> **AIM OF THE EXERCISE**
Take every line from the data that has the word "ประโยชน" in it.
★ ★ ★ ★
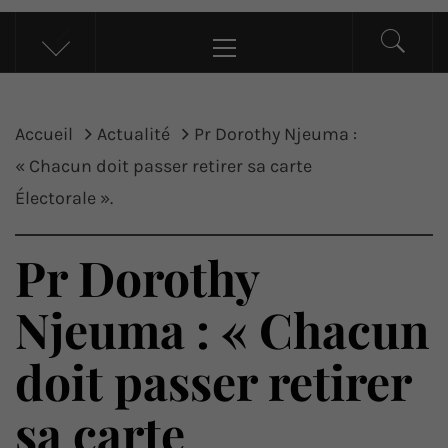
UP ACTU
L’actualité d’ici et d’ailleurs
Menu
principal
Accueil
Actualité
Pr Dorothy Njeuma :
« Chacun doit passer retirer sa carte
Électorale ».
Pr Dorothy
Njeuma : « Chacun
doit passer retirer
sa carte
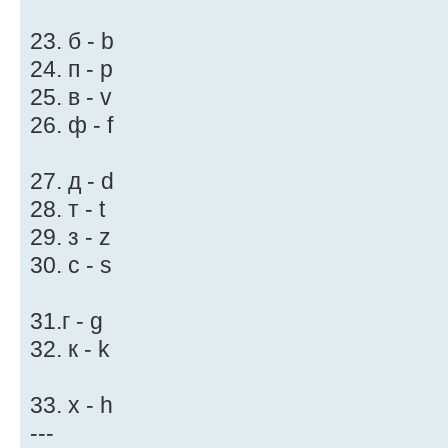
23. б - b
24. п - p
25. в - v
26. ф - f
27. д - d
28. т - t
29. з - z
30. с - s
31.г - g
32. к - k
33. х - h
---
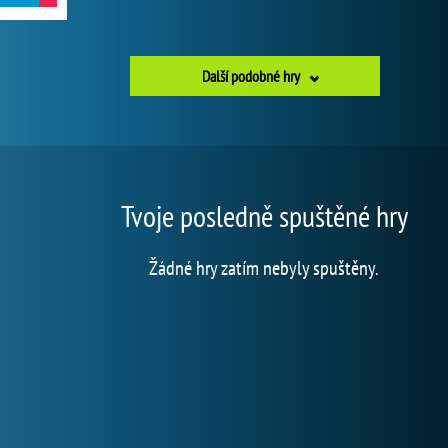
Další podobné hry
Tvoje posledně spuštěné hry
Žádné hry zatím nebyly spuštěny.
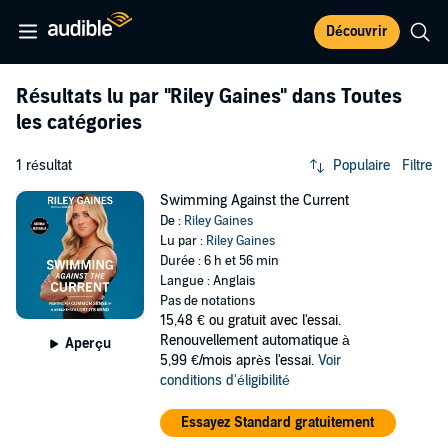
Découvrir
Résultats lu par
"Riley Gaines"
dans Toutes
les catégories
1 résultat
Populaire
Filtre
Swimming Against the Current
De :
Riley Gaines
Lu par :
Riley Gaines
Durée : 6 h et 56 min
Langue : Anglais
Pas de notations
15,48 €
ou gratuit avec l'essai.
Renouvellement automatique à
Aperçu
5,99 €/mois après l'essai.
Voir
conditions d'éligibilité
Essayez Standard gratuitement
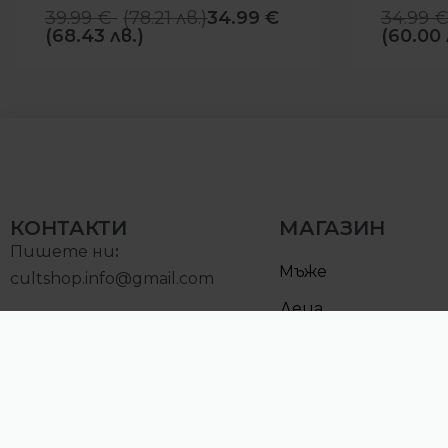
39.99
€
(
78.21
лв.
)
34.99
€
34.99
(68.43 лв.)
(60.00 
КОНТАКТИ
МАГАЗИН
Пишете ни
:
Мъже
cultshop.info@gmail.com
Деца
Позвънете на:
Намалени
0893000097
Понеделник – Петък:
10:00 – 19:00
★ ★ ★ ★
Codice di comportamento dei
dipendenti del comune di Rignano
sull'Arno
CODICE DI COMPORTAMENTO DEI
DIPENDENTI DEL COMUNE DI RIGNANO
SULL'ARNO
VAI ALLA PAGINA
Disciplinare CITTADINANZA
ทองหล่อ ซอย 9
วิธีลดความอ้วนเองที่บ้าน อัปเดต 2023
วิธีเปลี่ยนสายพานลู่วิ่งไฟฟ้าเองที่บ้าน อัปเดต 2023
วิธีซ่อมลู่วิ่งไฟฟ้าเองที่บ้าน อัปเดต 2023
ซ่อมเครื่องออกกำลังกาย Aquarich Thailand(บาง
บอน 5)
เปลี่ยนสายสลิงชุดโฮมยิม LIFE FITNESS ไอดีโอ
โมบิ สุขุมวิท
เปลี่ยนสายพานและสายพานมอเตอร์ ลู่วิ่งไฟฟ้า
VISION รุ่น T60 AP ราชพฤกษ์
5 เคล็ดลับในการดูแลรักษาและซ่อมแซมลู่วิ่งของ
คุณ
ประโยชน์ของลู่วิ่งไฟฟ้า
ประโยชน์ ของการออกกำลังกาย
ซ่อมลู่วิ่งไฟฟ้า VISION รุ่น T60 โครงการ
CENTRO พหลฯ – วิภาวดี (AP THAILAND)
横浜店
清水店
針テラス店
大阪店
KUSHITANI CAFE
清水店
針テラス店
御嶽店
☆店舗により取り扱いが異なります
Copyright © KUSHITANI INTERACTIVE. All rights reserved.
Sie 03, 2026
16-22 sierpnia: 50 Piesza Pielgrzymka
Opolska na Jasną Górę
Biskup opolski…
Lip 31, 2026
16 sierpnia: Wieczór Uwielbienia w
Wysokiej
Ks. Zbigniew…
★ ★ ★ ★
> **TASK RESPONSE**
ประโยชน์ของลู่วิ่งไฟฟ้า
ประโยชน์ ของการออกกำลังกาย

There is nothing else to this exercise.